There are numerous factors that determine your basal metabolic rate including:
- Body size and composition – People who have more fat on their bodies will burn less calories than people who have more muscle on their bodies. If you have a large body size you will burn more calories naturally, even while resting.
- Gender – Because men generally have more muscle, and women have more body fat, men burn more calories than women.
- Age – You will find your body losing muscle and gaining fat as you grow older. This translates into a slower metabolic rate and therefore slower calorie burning.
In addition to your basal metabolic rate there are two more factors that account for how your body burns calories.

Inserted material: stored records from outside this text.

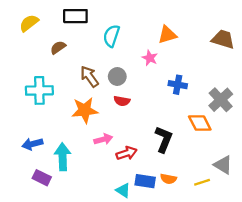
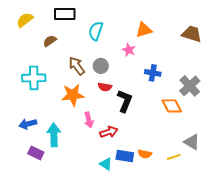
pink arrow: (103, 139) -> (89, 120), turned 91
black L-shape: (164, 139) -> (125, 101), moved

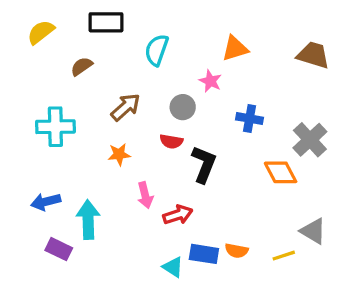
brown arrow: (77, 66) -> (126, 107), turned 84
gray circle: (101, 66) -> (183, 107), moved
orange star: (73, 95) -> (119, 154), size x0.6

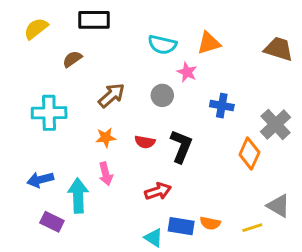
cyan semicircle: (157, 50) -> (162, 45), moved, turned -96
red semicircle: (171, 141) -> (145, 142), moved
orange diamond: (281, 172) -> (249, 153), turned 52
pink arrow: (145, 195) -> (106, 174), moved

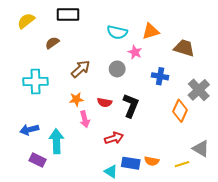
brown trapezoid: (278, 49) -> (184, 48), moved
pink arrow: (106, 174) -> (85, 119), moved

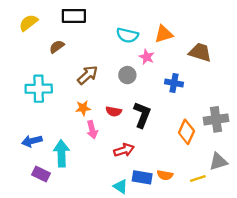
gray cross: (199, 90) -> (216, 119), moved, turned 35
orange diamond: (180, 111) -> (186, 132), moved
gray triangle: (201, 148) -> (218, 161), turned -48

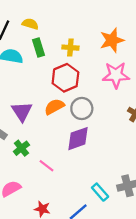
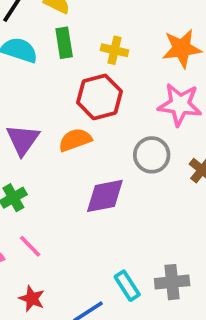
gray circle: (82, 108) -> (152, 155), moved
pink line: (47, 166) -> (30, 246), moved

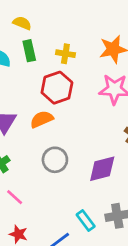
gray circle: (152, 155) -> (55, 160), moved
purple diamond: (105, 196) -> (102, 169), moved

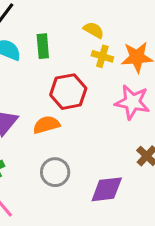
yellow semicircle: (22, 23) -> (94, 30), moved
yellow cross: (65, 54) -> (102, 56), moved

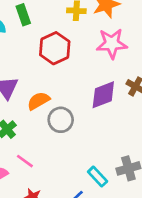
orange semicircle: (46, 125) -> (38, 101), moved
purple diamond: (107, 189) -> (103, 95), moved

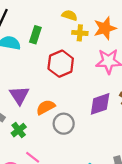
green rectangle: (23, 15) -> (35, 35), turned 35

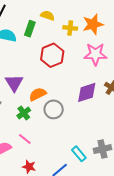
yellow semicircle: (70, 15) -> (48, 16), moved
green cross: (19, 130) -> (24, 113), moved

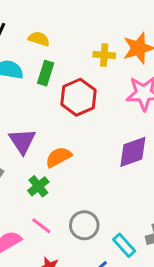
yellow semicircle: (48, 16) -> (39, 39), moved
green rectangle: (30, 29) -> (46, 73), moved
gray circle: (54, 109) -> (84, 225), moved

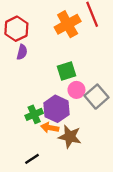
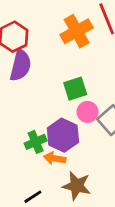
purple semicircle: (22, 52) -> (21, 65), size x1.6
brown star: (70, 137) -> (77, 186), moved

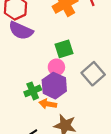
purple semicircle: (21, 65) -> (21, 31), turned 100
pink circle: (88, 112) -> (56, 67), moved

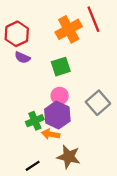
purple semicircle: (21, 31) -> (22, 58), size x0.6
green square: (64, 49) -> (61, 67), moved

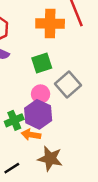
orange cross: (69, 29) -> (50, 24), turned 30
gray square: (98, 103) -> (68, 84), moved

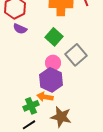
green square: (42, 63) -> (54, 37), turned -30
green cross: (14, 120) -> (31, 106), moved

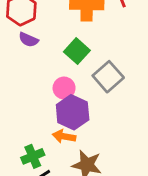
pink circle: (53, 63) -> (64, 88), moved
green cross: (31, 106) -> (33, 156), moved

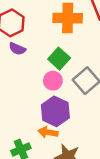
pink circle: (64, 88) -> (53, 81), moved

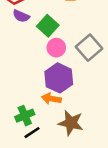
green square: (59, 59) -> (48, 26), moved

Food processing, also known as thermogenesis is the energy requirements your body needs to transporting, storing, absorbing and using the food you consume. This accounts for roughly 10% of calories burned each day. Physical activity (or lack thereof) is the other factor that determines how fast your metabolism works. More physical activity translates to a faster metabolic rate and more calories being burned.
Burning Calories more Effectively
The trick to burning calories more effectively does not lie in “weight loss miracle pills” or “metabolism boosting pills.” In fact there are no known medications or supplements that have been scientifically proven to boost your metabolism. There are certain supplements, such as capsicum, that work by increasing the temperature within your body which may increase your metabolism. Keep in mind there is no “magic bullet” when it comes to improving your metabolic rate and burning more calories.
There are three primary ways in which you can burn more calories without relying on supplements, pills or surgery. The first method is getting regular aerobic exercise. Aerobic exercise is the best type of exercise for burning calories because it gets your heart beating faster, blood circulating quicker and it burns calories much more efficiently than other types of exercise. Running, jogging, swimming or bicycling each day for at least 30 minutes is generally enough exercise to stay in shape. If your goal is to lose weight then you will need to increase the amount of exercise you get, perhaps up to an hour per day.
The second way in which you can burn more calories is through strength training. The action of lifting the weights themselves is not what burns calories, but your body burns calories because more muscle mass will be added to your body. If your body has a large ratio of muscle to fat then you will burn more calories than if your body was primarily composed of fat and not muscle.
Remember that the key to losing weight is bridging the difference between the amount of calories you consume each day and the amount of calories you burn.